Dans ce rassemblement hétéroclite, on trouve des pêcheurs et des amis des oiseaux, des associations de protection de l’environnement, des clubs de plongée, des comités de conchyliculteurs… Ni de gauche ni de droite, le Peuple des dunes se veut apolitique. Un grand fourre-tout de toutes les sensibilités, mené avec énergie par un petit groupe de retraités. Dans la maison de la mer de Trébeurden, à quelques mètres du port, ces militants aux tempes grises étalent leurs cartes maritimes, alignent les chiffres et les dates, et démontent point par point le projet qui menace si fort leur petit morceau de Bretagne. Le dossier, ils le connaissent sur le bout des doigts. Des années qu’ils le retournent dans tous les sens, soulignent ses failles et tirent le fil des causes et des conséquences. Poing sur la table, ils déroulent les images d’une catastrophe annoncée.
De la flore sous-marine aux emplois, ricochets de conséquences
«Tenez, ça c’est une photo d’un bateau sablier au travail. Vous voyez cette trace qu’il laisse derrière lui ? C’est le panache turbide.» Soit un nuage de la poussière de sable évacuée par le sablier avec l’eau de mer, une fois le lourd sable coquillier retombé dans le bateau. Une pollution qui n’a théoriquement rien de toxique, mais qui se répandrait dans la baie, emportée par des courants tournants, avant de se déposer sur les fonds marins. Une couche après l’autre, la poussière bloquerait la lumière et étoufferait la flore sous-marine. Autour du site d’extraction de la Horaine, exploité par la CAN au large du cap de Bréhat, les fonds marins «sont devenus un paysage lunaire» , assure Jean-François Omnès, du comité départemental de la pêche de plaisance.

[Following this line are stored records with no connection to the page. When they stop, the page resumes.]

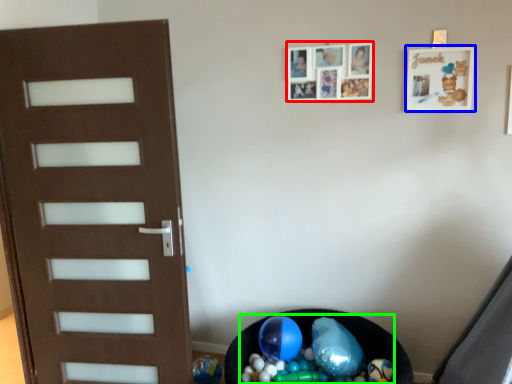 Question: Which object is the closest to the picture frame (highlighted by a red box)? Choose among these: picture frame (highlighted by a blue box) or garbage (highlighted by a green box).

Choices:
 (A) picture frame
 (B) garbage

Answer: (A) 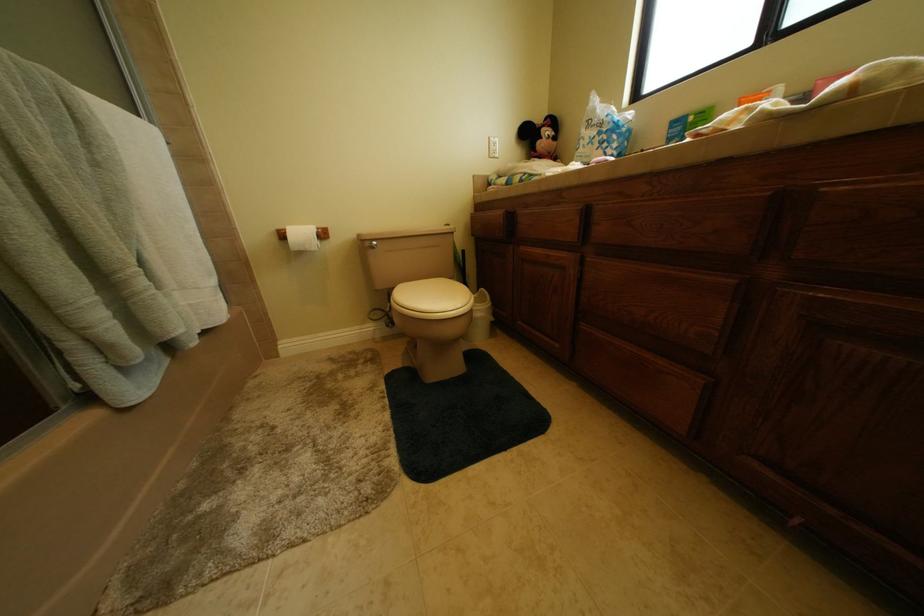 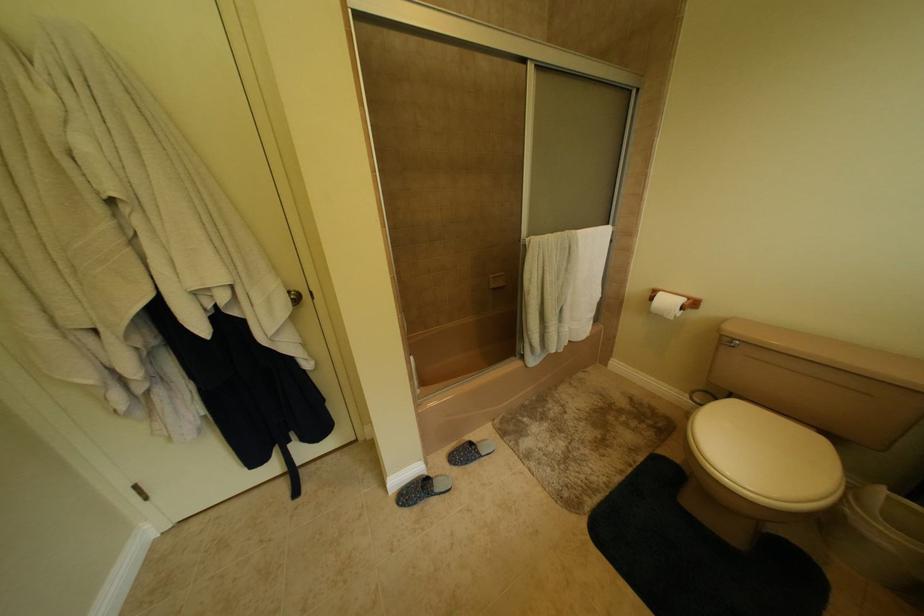 Based on the continuous images, in which direction is the camera rotating?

Pour ce membre du collectif, les conséquences sont claires. Eau trouble, photosynthèse menacée, disparition de la flore dans la baie, bruit des navires et de leurs pompes… Il y a largement de quoi déclencher un véritable exode des poissons. Adieu bars, lieux, dorades et turbots. Les pêcheurs de la baie n’auraient plus qu’à remiser leurs filets. «Il y a environ 50 bateaux de pêche professionnelle dans la baie, soit une centaine de pêcheurs. Et pour chaque pêcheur, on peut compter un emploi à terre, dans la mécanique, l’entretien des bateaux et à la criée. Si l’on ajoute les emplois générés par les pêcheurs plaisanciers, cela fait plus de 400 emplois directs et indirects menacés, affirme Alain Bidal, et je ne compte même pas les emplois dans le tourisme.»
«Trébeurden, pour moi, c’est le plus beau pays du monde.» Philippe Soufflet, retraité, parle déjà de sa côte avec nostalgie. «J’aimerais que mes petits-enfants, et leurs enfants après eux, aient le même plaisir que moi à revenir ici, à pêcher, à plonger, à se promener sur la plage et regarder les oiseaux.»
À quelques kilomètres de là, Gilles Bentz, responsable de la Ligue de protection des oiseaux (LPO) des Sept-Îles, s’inquiète en effet pour ses « pensionnaires ». Réserve naturelle depuis 1976, l’archipel , à quelques kilomètres à peine du futur site d’extraction, abrite une petite colonie de phoques et douze espèces d’oiseaux marins, une diversité exceptionnelle en métropole. Guillemots de Troïl, macareux moines, eiders à duvet et autres puffins des Anglais pourraient bien décamper vite fait si leur garde-manger n’est plus assez complet. «La faune et la flore sous-marines sont d’une grande richesse dans la région. Ici, à la réserve, nous sommes chargés de protéger l’ensemble de l’écosystème. Car ce qui nuit aux espèces sous-marines touche les poissons, et donc par ricochet les oiseaux» , explique Gilles Bentz, tout en soulignant l’ambiguïté du gouvernement sur le sujet. «S’il signe, l’État autoriserait un projet qui menace la réserve qu’il est lui-même chargé de protéger.»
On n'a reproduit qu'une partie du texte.